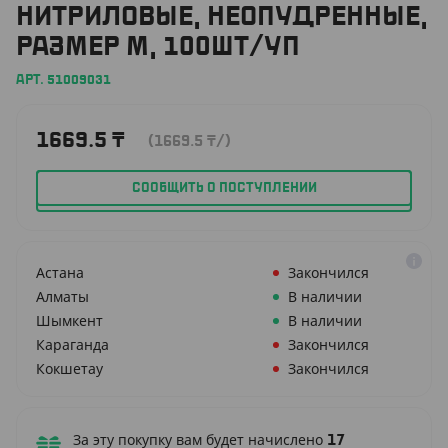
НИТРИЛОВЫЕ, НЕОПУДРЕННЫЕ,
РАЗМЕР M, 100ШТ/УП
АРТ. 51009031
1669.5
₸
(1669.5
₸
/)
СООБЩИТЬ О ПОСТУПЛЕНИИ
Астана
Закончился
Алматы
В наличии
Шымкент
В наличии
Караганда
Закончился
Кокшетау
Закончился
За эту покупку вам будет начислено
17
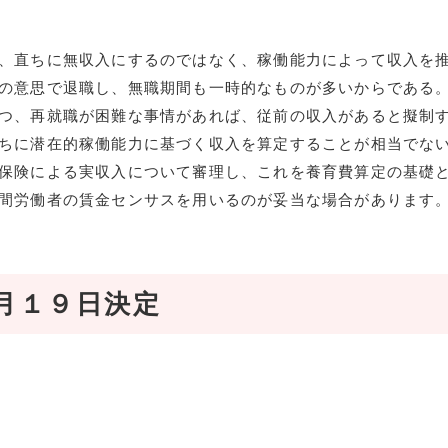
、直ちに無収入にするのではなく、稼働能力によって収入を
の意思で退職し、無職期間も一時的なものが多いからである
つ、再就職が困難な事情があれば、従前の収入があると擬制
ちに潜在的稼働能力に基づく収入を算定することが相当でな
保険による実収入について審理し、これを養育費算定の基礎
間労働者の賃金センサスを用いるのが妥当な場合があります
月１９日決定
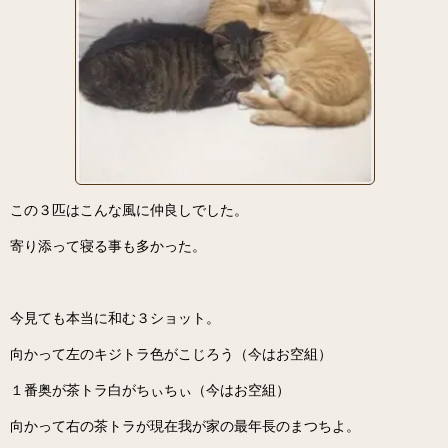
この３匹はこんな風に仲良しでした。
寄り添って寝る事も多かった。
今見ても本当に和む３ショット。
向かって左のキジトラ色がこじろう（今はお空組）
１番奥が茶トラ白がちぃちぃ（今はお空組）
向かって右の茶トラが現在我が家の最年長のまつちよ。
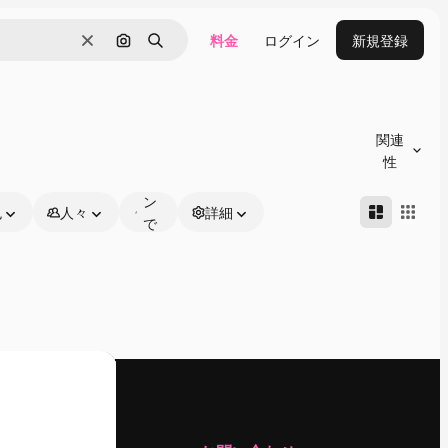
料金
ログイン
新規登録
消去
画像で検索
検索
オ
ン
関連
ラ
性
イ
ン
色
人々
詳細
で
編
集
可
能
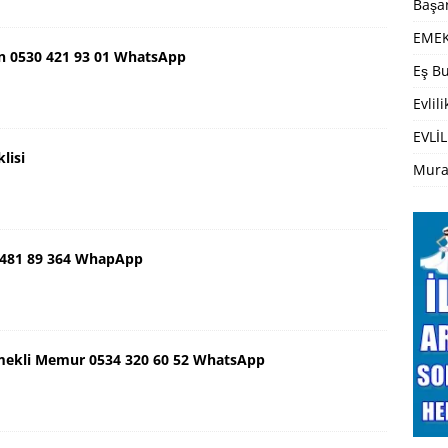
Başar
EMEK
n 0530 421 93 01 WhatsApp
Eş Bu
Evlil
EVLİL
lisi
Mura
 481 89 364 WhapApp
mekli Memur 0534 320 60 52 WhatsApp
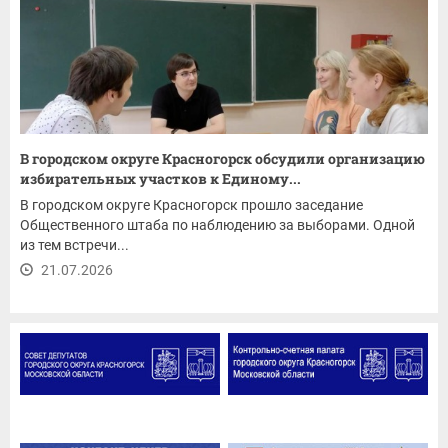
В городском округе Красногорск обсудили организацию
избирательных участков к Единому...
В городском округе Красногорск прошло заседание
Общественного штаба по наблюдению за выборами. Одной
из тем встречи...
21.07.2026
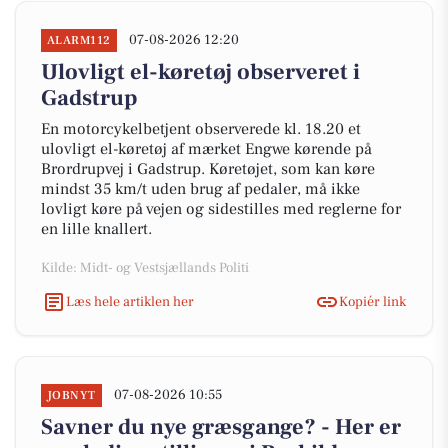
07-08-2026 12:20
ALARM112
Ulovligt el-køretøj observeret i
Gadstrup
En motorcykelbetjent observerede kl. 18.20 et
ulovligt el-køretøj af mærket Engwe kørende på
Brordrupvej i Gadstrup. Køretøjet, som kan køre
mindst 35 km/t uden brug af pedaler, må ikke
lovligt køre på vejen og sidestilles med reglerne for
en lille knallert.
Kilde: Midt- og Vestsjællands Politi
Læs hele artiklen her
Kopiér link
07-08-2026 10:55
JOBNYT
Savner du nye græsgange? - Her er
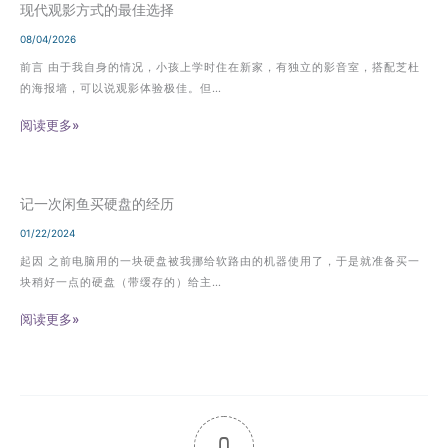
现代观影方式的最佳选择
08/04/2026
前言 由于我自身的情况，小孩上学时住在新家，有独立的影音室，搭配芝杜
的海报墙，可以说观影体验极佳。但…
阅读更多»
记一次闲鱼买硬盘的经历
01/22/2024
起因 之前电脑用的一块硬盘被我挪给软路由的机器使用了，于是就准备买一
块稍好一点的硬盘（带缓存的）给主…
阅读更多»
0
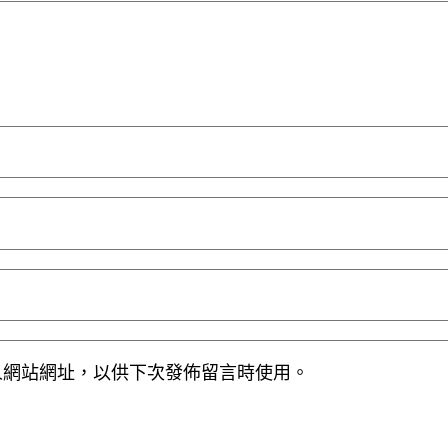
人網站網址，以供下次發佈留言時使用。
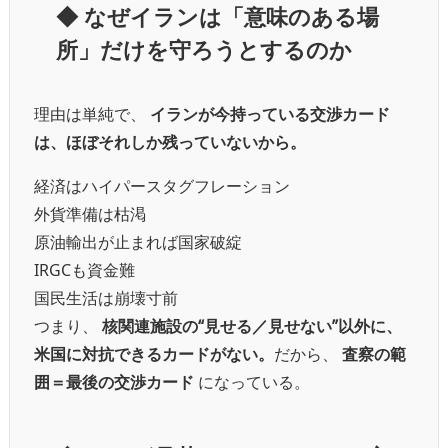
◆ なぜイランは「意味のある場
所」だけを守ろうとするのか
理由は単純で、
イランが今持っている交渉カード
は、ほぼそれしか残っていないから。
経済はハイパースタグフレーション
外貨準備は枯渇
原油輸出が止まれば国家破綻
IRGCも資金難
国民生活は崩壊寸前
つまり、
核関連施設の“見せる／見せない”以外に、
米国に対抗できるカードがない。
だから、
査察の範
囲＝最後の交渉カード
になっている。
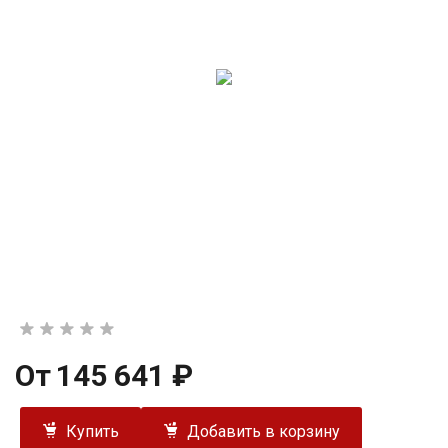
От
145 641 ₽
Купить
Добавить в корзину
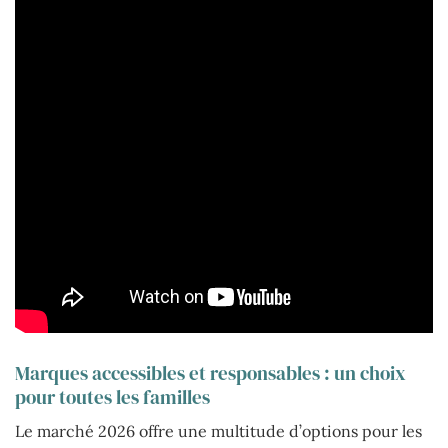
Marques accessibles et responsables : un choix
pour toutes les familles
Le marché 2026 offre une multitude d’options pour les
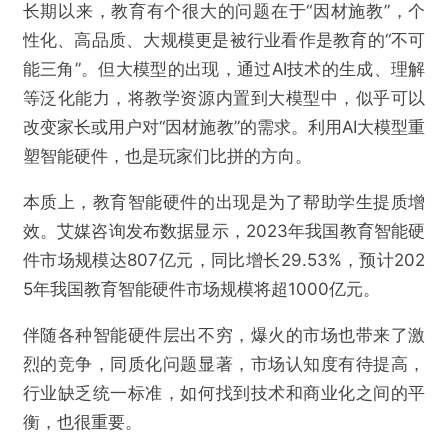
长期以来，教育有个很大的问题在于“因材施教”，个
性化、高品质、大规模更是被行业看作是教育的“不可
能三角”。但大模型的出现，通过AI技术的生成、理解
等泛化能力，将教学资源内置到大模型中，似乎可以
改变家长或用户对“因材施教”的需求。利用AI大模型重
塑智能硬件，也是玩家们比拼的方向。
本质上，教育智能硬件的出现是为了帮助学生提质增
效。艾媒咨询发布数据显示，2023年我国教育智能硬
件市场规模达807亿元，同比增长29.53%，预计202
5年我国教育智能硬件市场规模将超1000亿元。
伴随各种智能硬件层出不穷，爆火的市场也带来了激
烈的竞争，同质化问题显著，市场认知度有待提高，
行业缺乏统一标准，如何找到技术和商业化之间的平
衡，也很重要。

========================================================================

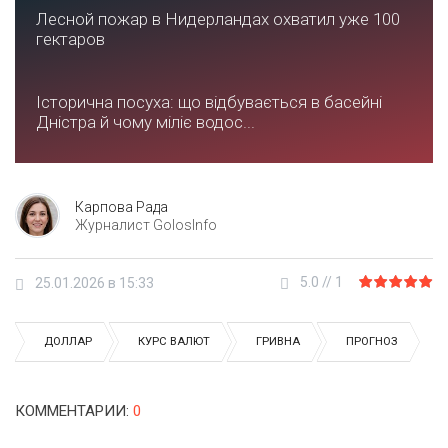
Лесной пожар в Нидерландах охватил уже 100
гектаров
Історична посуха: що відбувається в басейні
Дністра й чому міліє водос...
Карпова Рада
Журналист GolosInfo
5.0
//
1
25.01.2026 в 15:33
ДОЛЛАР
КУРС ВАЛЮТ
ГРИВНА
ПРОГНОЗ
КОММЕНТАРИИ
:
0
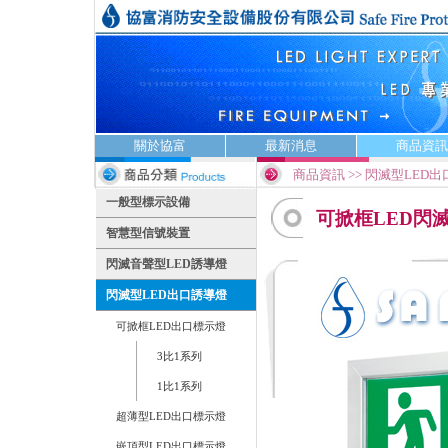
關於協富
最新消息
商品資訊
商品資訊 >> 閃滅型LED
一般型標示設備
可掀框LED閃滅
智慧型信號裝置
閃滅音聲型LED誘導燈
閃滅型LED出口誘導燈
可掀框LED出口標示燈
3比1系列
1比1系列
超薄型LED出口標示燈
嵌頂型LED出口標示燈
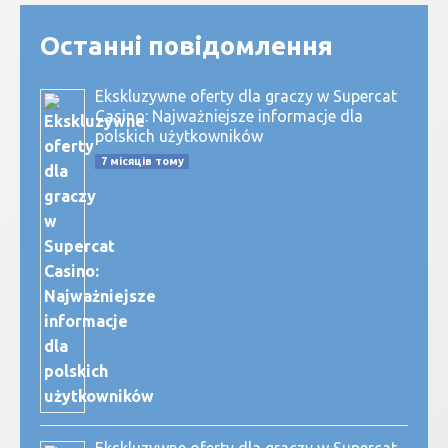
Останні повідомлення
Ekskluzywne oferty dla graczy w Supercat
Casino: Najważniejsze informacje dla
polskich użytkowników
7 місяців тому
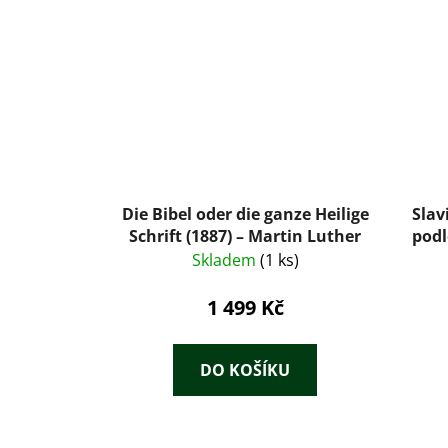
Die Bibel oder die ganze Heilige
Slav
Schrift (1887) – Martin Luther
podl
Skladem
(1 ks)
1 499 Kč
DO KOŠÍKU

========================================================================

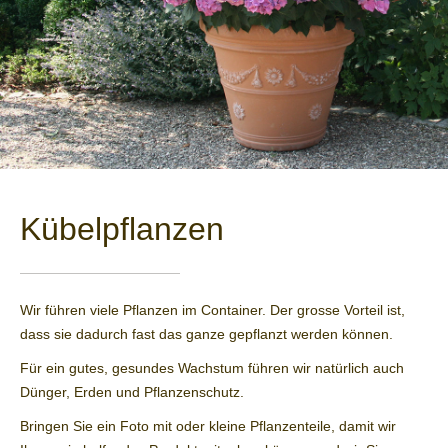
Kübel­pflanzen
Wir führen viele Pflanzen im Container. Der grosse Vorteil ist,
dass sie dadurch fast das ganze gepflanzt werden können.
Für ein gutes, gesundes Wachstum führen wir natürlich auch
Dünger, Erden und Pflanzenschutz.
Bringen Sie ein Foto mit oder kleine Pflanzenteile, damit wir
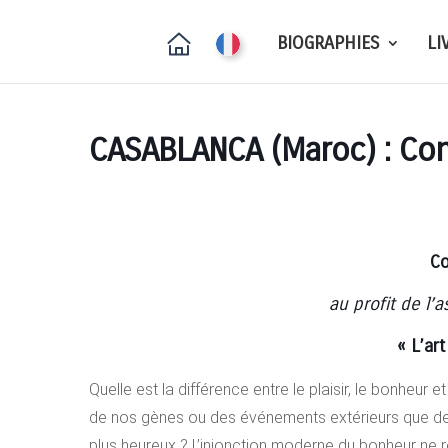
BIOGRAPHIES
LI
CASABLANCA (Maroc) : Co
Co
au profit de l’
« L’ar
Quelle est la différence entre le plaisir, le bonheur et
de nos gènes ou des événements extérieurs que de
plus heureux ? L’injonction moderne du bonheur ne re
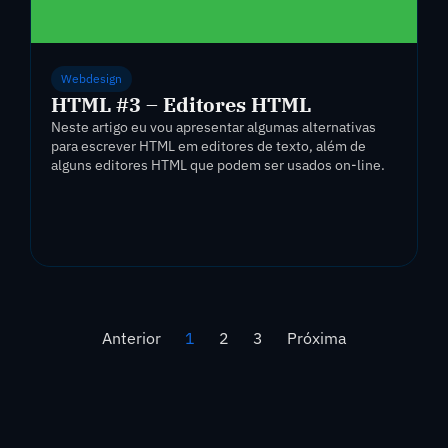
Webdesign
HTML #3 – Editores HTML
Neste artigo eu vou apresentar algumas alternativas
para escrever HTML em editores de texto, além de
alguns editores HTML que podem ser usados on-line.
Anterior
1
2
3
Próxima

========================================================================

**PROBLEM**: In the entries above, locate every line with the word "WhatsApp" and copy it.

**OUTPUT BELOW**:
n 0530 421 93 01 WhatsApp
mekli Memur 0534 320 60 52 WhatsApp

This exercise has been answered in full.